Axon v Ministry of Defence and News Group Newspapers Ltd  EWHC 787 (QB), 11 April 2016
The claim arose from the Operation Elveden inquiry, which was a Metropolitan Police investigation into allegations of inappropriate payments to police officers and other public officials. In 2004, the claimant, David Axon, was the commanding officer of a Royal Navy ship. Axon alleged that a Ministry of Defence civil servant (“the informant”), who was convicted under Operation Elveden, had disclosed to The Sun newspaper information about an equal opportunities investigation, which found the claimant guilty of consistent bulling of junior officers and led to his removal from command. The Sun published three articles about the matter.
Axon argued that the informant’s actions breached his right to privacy under article 8 of the European Convention of Human Rights, and was a misuse of his confidential information, for which the Ministry of Defence was vicariously liable.
In the alternative, the Ministry of Defence claimed an indemnity from The Sun for its role in the articles. The Sun argued that it had its own rights of freedom of expression under article 10 of the European Convention of Human Rights, and that it was in the public interest to publish the information. This included the public interest of exposure of wrongdoing and its addition to a general public debate regarding bulling in the armed forces.
The case raises important issues regarding a person’s legitimate expectation to privacy, and the public interest defences available to parties. It also raises the question of whether damages in breach of privacy cases are permissible, especially when the issue in dispute relates to the claimant’s public role, and not his personal life.

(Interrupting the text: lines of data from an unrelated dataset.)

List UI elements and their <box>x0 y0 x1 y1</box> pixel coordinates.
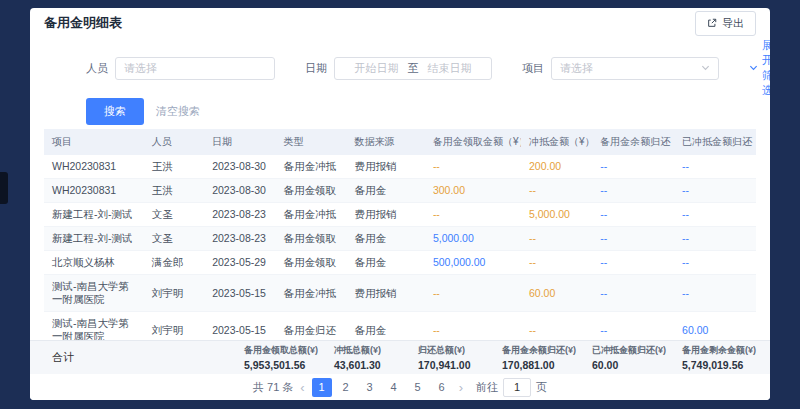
table-row[interactable]: 测试-南昌大学第一附属医院刘宇明2023-05-15备用金冲抵费用报销--60.… <box>44 275 756 312</box>
amount-cell: -- <box>521 227 592 251</box>
export-button-label: 导出 <box>722 16 744 31</box>
search-button[interactable]: 搜索 <box>86 98 144 125</box>
summary-item-label: 备用金领取总额(¥) <box>244 344 318 357</box>
type-cell: 备用金归还 <box>275 312 346 341</box>
amount-cell: -- <box>521 251 592 275</box>
source-cell: 备用金 <box>347 179 425 203</box>
amount-cell: 5,000.00 <box>521 203 592 227</box>
project-cell: WH20230831 <box>44 155 144 179</box>
date-cell: 2023-08-23 <box>204 203 275 227</box>
date-range-picker[interactable]: 开始日期 至 结束日期 <box>334 57 492 80</box>
clear-search-button[interactable]: 清空搜索 <box>156 104 200 119</box>
summary-item-label: 备用金余额归还(¥) <box>502 344 576 357</box>
summary-item-label: 已冲抵金额归还(¥) <box>592 344 666 357</box>
goto-page-input[interactable] <box>503 378 531 397</box>
amount-cell: -- <box>592 203 674 227</box>
type-cell: 备用金冲抵 <box>275 275 346 312</box>
person-filter-input[interactable] <box>115 57 275 80</box>
drawer-handle[interactable] <box>0 172 8 204</box>
page-button[interactable]: 2 <box>336 378 356 397</box>
source-cell: 备用金 <box>347 227 425 251</box>
table-row[interactable]: WH20230831王洪2023-08-30备用金领取备用金300.00----… <box>44 179 756 203</box>
expand-filters-link[interactable]: 展开筛选 <box>749 38 770 98</box>
date-separator: 至 <box>408 61 419 76</box>
project-filter-select[interactable]: 请选择 <box>551 57 719 80</box>
date-filter-group: 日期 开始日期 至 结束日期 <box>305 57 492 80</box>
column-header: 数据来源 <box>347 129 425 155</box>
page-button[interactable]: 4 <box>384 378 404 397</box>
page-list: 123456 <box>312 378 452 397</box>
date-cell: 2023-08-30 <box>204 179 275 203</box>
petty-cash-table: 项目人员日期类型数据来源备用金领取金额（¥）冲抵金额（¥）备用金余额归还（¥）已… <box>44 129 756 340</box>
search-action-bar: 搜索 清空搜索 <box>30 98 770 129</box>
amount-cell: -- <box>674 251 756 275</box>
amount-cell: -- <box>592 275 674 312</box>
pagination-bar: 共 71 条 ‹ 123456 › 前往 页 <box>30 374 770 400</box>
amount-cell: -- <box>425 275 521 312</box>
summary-bar: 合计 备用金领取总额(¥)5,953,501.56冲抵总额(¥)43,601.3… <box>30 340 770 374</box>
amount-cell: -- <box>674 227 756 251</box>
export-icon <box>707 18 717 28</box>
person-filter-label: 人员 <box>86 61 108 76</box>
next-page-button[interactable]: › <box>459 381 463 394</box>
panel-header: 备用金明细表 导出 <box>30 8 770 38</box>
page-button[interactable]: 5 <box>408 378 428 397</box>
amount-cell: 200.00 <box>521 155 592 179</box>
page-button[interactable]: 6 <box>432 378 452 397</box>
project-filter-label: 项目 <box>522 61 544 76</box>
project-cell: 北京顺义杨林 <box>44 251 144 275</box>
chevron-down-icon <box>749 62 758 74</box>
source-cell: 备用金 <box>347 312 425 341</box>
table-row[interactable]: WH20230831王洪2023-08-30备用金冲抵费用报销--200.00-… <box>44 155 756 179</box>
date-cell: 2023-08-30 <box>204 155 275 179</box>
table-row[interactable]: 新建工程-刘-测试文圣2023-08-23备用金领取备用金5,000.00---… <box>44 227 756 251</box>
amount-cell: 60.00 <box>521 275 592 312</box>
pagination-total-text: 共 71 条 <box>253 380 293 395</box>
date-end-placeholder: 结束日期 <box>428 61 472 76</box>
amount-cell: -- <box>425 312 521 341</box>
column-header: 已冲抵金额归还（¥） <box>674 129 756 155</box>
person-cell: 王洪 <box>144 155 205 179</box>
column-header: 日期 <box>204 129 275 155</box>
summary-item: 备用金剩余金额(¥)5,749,019.56 <box>682 344 756 371</box>
goto-page-group: 前往 页 <box>476 378 547 397</box>
prev-page-button[interactable]: ‹ <box>300 381 304 394</box>
table-row[interactable]: 北京顺义杨林满金郎2023-05-29备用金领取备用金500,000.00---… <box>44 251 756 275</box>
amount-cell: -- <box>592 251 674 275</box>
amount-cell: -- <box>425 155 521 179</box>
summary-item-label: 归还总额(¥) <box>418 344 486 357</box>
page-button[interactable]: 3 <box>360 378 380 397</box>
petty-cash-report-panel: 备用金明细表 导出 人员 日期 开始日期 至 结束日期 项目 <box>30 8 770 400</box>
column-header: 项目 <box>44 129 144 155</box>
source-cell: 费用报销 <box>347 275 425 312</box>
source-cell: 费用报销 <box>347 155 425 179</box>
summary-total-label: 合计 <box>52 350 74 365</box>
summary-item-value: 60.00 <box>592 359 666 371</box>
table-row[interactable]: 测试-南昌大学第一附属医院刘宇明2023-05-15备用金归还备用金------… <box>44 312 756 341</box>
amount-cell: 60.00 <box>674 312 756 341</box>
summary-item-label: 备用金剩余金额(¥) <box>682 344 756 357</box>
column-header: 备用金余额归还（¥） <box>592 129 674 155</box>
amount-cell: 500,000.00 <box>425 251 521 275</box>
export-button[interactable]: 导出 <box>695 11 756 36</box>
person-cell: 文圣 <box>144 227 205 251</box>
date-cell: 2023-05-15 <box>204 275 275 312</box>
amount-cell: -- <box>521 312 592 341</box>
column-header: 人员 <box>144 129 205 155</box>
date-cell: 2023-08-23 <box>204 227 275 251</box>
project-cell: 新建工程-刘-测试 <box>44 203 144 227</box>
project-cell: 新建工程-刘-测试 <box>44 227 144 251</box>
project-cell: WH20230831 <box>44 179 144 203</box>
date-start-placeholder: 开始日期 <box>355 61 399 76</box>
project-select-placeholder: 请选择 <box>560 61 593 76</box>
page-button[interactable]: 1 <box>312 378 332 397</box>
type-cell: 备用金领取 <box>275 179 346 203</box>
amount-cell: -- <box>674 275 756 312</box>
type-cell: 备用金领取 <box>275 251 346 275</box>
summary-item: 归还总额(¥)170,941.00 <box>418 344 486 371</box>
table-row[interactable]: 新建工程-刘-测试文圣2023-08-23备用金冲抵费用报销--5,000.00… <box>44 203 756 227</box>
type-cell: 备用金领取 <box>275 227 346 251</box>
column-header: 冲抵金额（¥） <box>521 129 592 155</box>
amount-cell: -- <box>674 155 756 179</box>
expand-filters-label: 展开筛选 <box>762 38 770 98</box>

The claims were dismissed on the basis that the claimant did not have a reasonable expectation to privacy in the information disclosed by The Sun. The issues raised concerned the claimant’s role in a very public position and the removal from his role was a public fact. In making his decision, the Judge also took into account the gravity of the claimant’s behaviour, which had been described by the Royal Navy’s Chief of Staff as ‘gross misconduct’. As there was no reasonable expectation of privacy, the Judge did not have to conduct the balancing exercise between the claimant’s article 8 rights and the newspapers article 10 rights.